- **Task**:
After locating the line with "Paulo, três no Rio d" in the data that follows, return it and every later line exactly, up to and including the line with "Schrijf een review".

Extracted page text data

☆ ☆ ☆ ☆

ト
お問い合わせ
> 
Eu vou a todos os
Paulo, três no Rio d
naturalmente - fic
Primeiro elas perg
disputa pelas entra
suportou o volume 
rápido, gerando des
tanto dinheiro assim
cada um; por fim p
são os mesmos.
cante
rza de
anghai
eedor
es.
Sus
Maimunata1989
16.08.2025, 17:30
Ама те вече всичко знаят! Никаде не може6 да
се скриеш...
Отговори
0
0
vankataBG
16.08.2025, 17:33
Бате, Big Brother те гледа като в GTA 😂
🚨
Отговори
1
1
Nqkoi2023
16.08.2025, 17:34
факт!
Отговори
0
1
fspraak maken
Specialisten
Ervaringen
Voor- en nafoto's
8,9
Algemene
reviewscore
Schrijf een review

☆ ☆ ☆ ☆

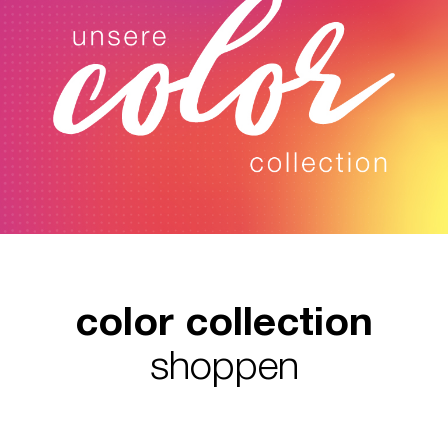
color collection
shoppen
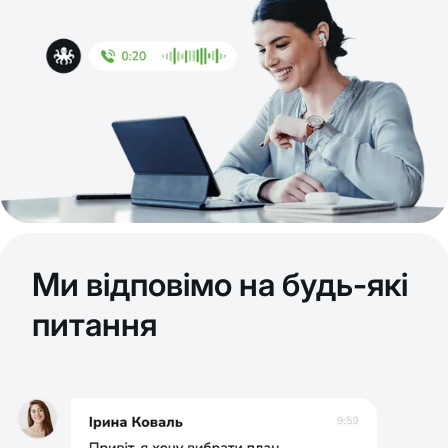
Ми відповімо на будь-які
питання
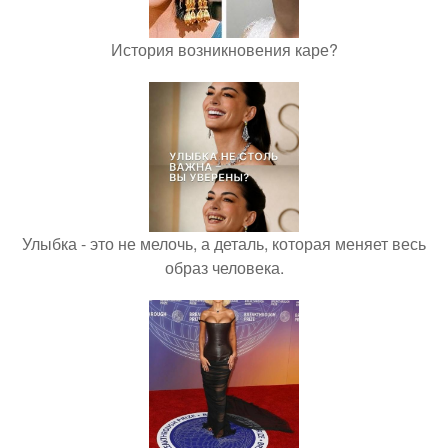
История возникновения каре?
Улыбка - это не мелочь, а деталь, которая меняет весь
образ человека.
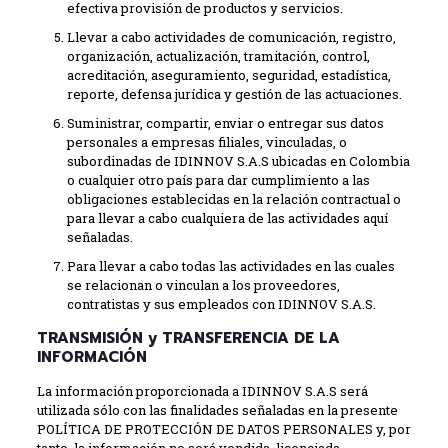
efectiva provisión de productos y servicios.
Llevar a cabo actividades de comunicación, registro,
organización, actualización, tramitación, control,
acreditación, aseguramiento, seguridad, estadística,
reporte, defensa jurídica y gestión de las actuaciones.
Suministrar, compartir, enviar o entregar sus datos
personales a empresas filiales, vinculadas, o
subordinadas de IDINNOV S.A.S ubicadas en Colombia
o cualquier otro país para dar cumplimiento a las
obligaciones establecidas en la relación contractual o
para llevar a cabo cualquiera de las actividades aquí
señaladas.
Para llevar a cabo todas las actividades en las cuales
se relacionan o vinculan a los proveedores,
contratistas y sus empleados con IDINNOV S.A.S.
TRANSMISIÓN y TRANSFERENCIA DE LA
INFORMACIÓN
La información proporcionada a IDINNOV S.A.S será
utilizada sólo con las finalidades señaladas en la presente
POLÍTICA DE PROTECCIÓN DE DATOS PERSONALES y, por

☆ ☆ ☆ ☆

- **Answer space**:
Paulo, três no Rio d
naturalmente - fic
Primeiro elas perg
disputa pelas entra
suportou o volume 
rápido, gerando des
tanto dinheiro assim
cada um; por fim p
são os mesmos.
cante
rza de
anghai
eedor
es.
Sus
Maimunata1989
16.08.2025, 17:30
Ама те вече всичко знаят! Никаде не може6 да
се скриеш...
Отговори
0
0
vankataBG
16.08.2025, 17:33
Бате, Big Brother те гледа като в GTA 😂
🚨
Отговори
1
1
Nqkoi2023
16.08.2025, 17:34
факт!
Отговори
0
1
fspraak maken
Specialisten
Ervaringen
Voor- en nafoto's
8,9
Algemene
reviewscore
Schrijf een review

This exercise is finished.